"I won't regret

Because you can grow
flowers


From
where
dirt used to be"


--Kate Nash


Thursday, March 24, 2011

HOME

My last day in Kansas.

It's been wonderful.

I'm back to myself.

It happened my second day. I had finally seen my Ma was okay, and we'd talked about all those things we were afraid to say from so far away, and we'd laughed, and cried.....
Then, as I was driving to the grocery store to pick Ma up some popsicles, (a seemingly normal enough task) wearing a cotton sundress with the windows down, and a ridiculous radio song blaring, I came back.... I know what follows will make me seem like I'm mentally unstable, but I was singing along and then I just started laughing, just a little at first, a chuckle to myself, and then louder, until I was laughing uncontrollably. I laughed until my eyes watered. I had to STOP the car! It felt like I hadn't laughed all Winter Quarter, and I'm a girl who LOVES to laugh. My chest had felt like a rubber band being pulled taught at both ends and then someone just...let go. That someone was me. It might be one of the best moments in my whole life.

It felt so good to be back. I felt I'd been "acting" my life. In this scene Tricia will be a good student. In this scene Tricia smiles even though you've hurt her feelings. In this scene Tricia will magically pull understanding and patience out of her ass.

But once I quit following stage directions and started writing my own script again I was bursting with words! So many words! Words that can't even be contained on these electronic pages. All the words I hadn't said. Things I might never say, because it isn't even worth it, and some things I made sure to say, because it's now or never.

I went to visit some old friends.

I met Essay's new girlfriend. She's just okay, but he seems happy. After a night of beer pong and card games we sat on the couch just talking like old times while she was passed out.
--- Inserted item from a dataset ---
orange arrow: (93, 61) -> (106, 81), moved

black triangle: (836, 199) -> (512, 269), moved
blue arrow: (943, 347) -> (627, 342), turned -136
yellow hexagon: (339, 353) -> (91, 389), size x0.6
I went to the town of my undergrad to see one of my best friends and her boyfriend, who actually used to be my boyfriend, which sounds weird, but just really, really isn't.

We thought we'd pretend like we were on a destination spring break and bought Hawaiian shirts at Goodwill and hung out at every body of water in town while drinking a delicious concoction known as Summer Brew. Basically we lived like lushes for two straight days. We ate fried food, danced, closed down the bars, talked about art, caught up with people, made inappropriate jokes, reminisced on old times, drummed on tabletops raucously, were a thoroughly bad influence on younger theater students, sang at the top of our lungs, made friends with strangers, and watched the sun set over the river. It was brilliant. Truly brilliant.

We ran into one of my Ex's (Tattoo Guy) at the bar. It wasn't awkward really because I could care less. The only thing that got me was I was so clearly happy to be back in Kansas, and actually pretty thrilled with my success as a graduate student, and he could only stare at me in a kind of unworthy awe as if Kansas was a prison he couldn't find the way out of.

My friends can tell me like it is, but they are always on my side. . They are an only-child's family. They don't have to be there, but they are because they want to be. Because of ME. You can be a boyfriend or a fling easy, but being my friend is a real honor. These people are the loves of my life.

Sure, boys have been talking to me and flirting with me (it seems as soon as my confidence was back, it was like a ripple effect), but surrounded by these absolutely fantastic friends and family, all other love seems irrelevant.